The extended SMAS facelift
The sub-SMAS preparation technique is the basic principle for achieving long-lasting tightening of the overlying skin structures. The technique was first described by Stuzin in 1995. The basic principle is the separate preparation of the skin and the SMAS flap. The SMAS flap has a different vector than the skin flap. The direction of traction is more vertical than the skin flap.
A portion of the SMAS flap can also be retroauricularly transposed to tighten the neck and cheek region. This technique is efficient and the effect is long lasting, in that the malar fat pad as well as the facial bands can be addressed separately. A disadvantage is the long operative time, the technique has a shallow learning curve, and there is a potential risk for nerve injury. There is also a risk for flap necrosis with extensive skin mobilization.
The lateral SMASectomy
Lateral SMASEctomy was popularized by Daniel Baker in 1997. In this very safe technique, only the lateral portion of the SMAS between the mobile and immobile SMAS is resected. The SMAS is fixed supero-posteriorly to the immobile SMAS, and the vector is usually perpendicular to the nasolabial fold, but may vary depending on the shape of the face.
This technique is easier than DPFL or composite facelifts, and the results are highly predictable. However, the facial ligaments cannot be treated and the surgical time is slightly longer than with MACS lifting. Several prospectively conducted studies failed to demonstrate a difference between lateral SMASectomy and conventional SMAS facelift at 6 and 12 months.
The subperiosteal facelift
The subperiosteal facelift was first described by Paul Tessier. The endoscopic approach is intraoral and temporal. After subperiosteal detachment, fixation of the midface to the deep temporalis fascia is performed. It is postulated that this approach minimizes the risk of nerve injury.
The technique is more minimally invasive than conventional techniques, and the malar and buccal fat tissue can be treated as well. The results are long lasting and flap perfusion is not problematic. The technique is advantageous especially for smokers. Longer operation time and recovery time are the disadvantages of this operation.
Complications with facelift
Possible complications include postoperative bleeding, and blood pressure should remain within the normal range in the postoperative period. Other possible complications include scar hypertrophy, skin necrosis, nerve injury (cave auricular nerve), temporal alopecia, seroma, wound dehiscence, contour irregularity, and infection.
The complication rate is 1-15% for hematoma formation, 0.05-0.18% for infection, 0.07-2.5% for nerve injury, 1-1.85% for skin circulatory disorders, and 0.1% for venous thrombosis.19-21. Increased BMI above 25 kg/m2 is also described as having an increased complication rate of 9.5% (versus 4.7% in normal weight patients).
The most common possible complication of facelift is postoperative bleeding. The most important risk factors are male gender, high blood pressure, preoperative use of blood thinners, nicotine abuse, increased BMI, preoperative and postoperative blood pressure peaks, nausea and vomitus. Hematoma can cause circulatory disturbances, swelling, as well as hyperpigmentation.

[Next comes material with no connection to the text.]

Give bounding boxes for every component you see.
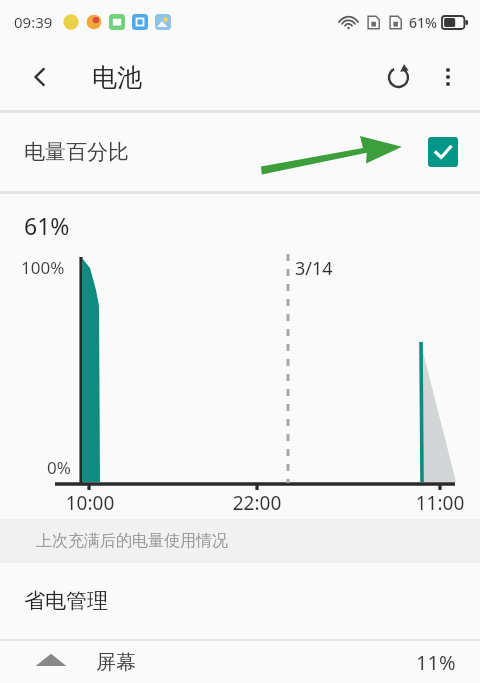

Combined treatments for facelift
In recent years, several non-invasive facial treatments have become increasingly popular, which can be performed in addition to and simultaneously or sequentially to a facelift.
Possible treatment methods include radiofrequency treatments and ultrasound therapy, liposuction, lipolytic injections, fractional laser treatments, “platelet-rich plasma” injections and chemical peels. Neuromodulators or various types of fillers (e.g. autologous fat grafting, “lift-and-fill face lift”) are ideal complementary methods.